Tie in the squirrel strips right behind the little ball of dubbing make sure that you really tie them in securely and butt them up to the ball so you get that flare from the pinchers.
Step 9.

Split the barbs evenly on each side of the feather at the tip section of the of the grizzly hen saddle and tie it in with tip end of the feather hanging concave to be palmered up to form the legs later. Note when tying the feather in make sure not to wrap any of the barbs that form the legs when you start to wind the feather forward. Tie in the feather where you split it.

Step 10.

Once you tie in the feather and its hanging off the back, form dubbing loop. You will need to make a fairly good loop because you will need a lot of dubbing to fill in the loop. I like to make the loop about three to four inches long. And you will fill that whole loop with dubbing. Make sure you don’t put to much in one area. You will need to spread it out evenly.

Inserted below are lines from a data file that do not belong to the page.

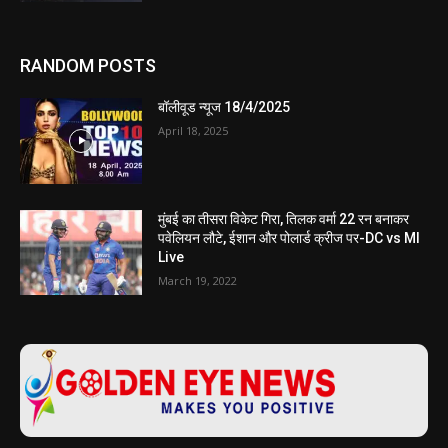
RANDOM POSTS
बॉलीवूड न्यूज 18/4/2025
April 18, 2025
मुंबई का तीसरा विकेट गिरा, तिलक वर्मा 22 रन बनाकर
पवेलियन लौटे, ईशान और पोलार्ड क्रीज पर-DC vs MI
Live
March 19, 2022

Spin the dubbing with some kind of dubbing twister. Once you got the loop tight and dubbing secure, tie it around to form a small to big and back to small tapered effect. Tie it along the whole half of the shank until you get to the first bend in the hook. Which is the middle section of the hook. That is key to the fly. That is your main reference point to proportioning the fly correctly.

Step 10.

Palmared the hen saddle forward to create the legs. I do about four to five turns until I get to the middle of that first bend on the hook.

Step 11.

Cut a piece of wire. Tie it in at the bend in the middle. After you have tied in the wire go ahead and advance the thread up to the other half of the shank where you see all the lead wire and tie that in. Build thread dams on each side of the wire so it doesn’t slide or move, make sure that you don’t push you’re lead to close to the eye or you will not have any room for the swiss straw to be folded over and tied in. Always Leave a space of metal showing between the lead and the eye. Advance your thread back to the middle where you see the bend.

Step 12.

Grab the swiss straw, fold it over, and tie it at the bend in the center of the hook. You only need to tie it down with two to three turns. If you tie anymore you definitly start to see your thread wraps on the outside of the straw.

Step 13.

Fold the swiss straw back after you make your two or three wraps. Go ahead and dub the fly up and make a smooth even body all the way up to the eye.

Step 14.

Fold the swiss straw over the dubbed body and tie it down at the front of the eye.

Step 15.

Wrap the wire up until you get to the eye and tie it off. I do about six to seven turns of wire and you should be at the eye. If you’re not it’s because you wrapped the wire to tight to the next wrap. Make you’re angle bigger and that will fix the problem.

Step 16.

I don’t like to use scissors to cut the wire. Make sure you use dull ones or bad ones. Or you can move the wire back and forth fast and it will brake off from the heat of moving it. It will make a clean brake with no tag end hanging. Fold the swiss straw over and tie off. Whip finish the fly.

Step 17.

With some curved scissors cut the swiss straw to make the tail the right length. Brush the bubbing out along the tail part.

Note: I epoxy the whole swiss straw to make a nice shell back plus a durable fly that will not tear up. I also like to brush out the dubbing on the under side with a dubbing brush (if you have a gun cleaner wire brush that will work the best).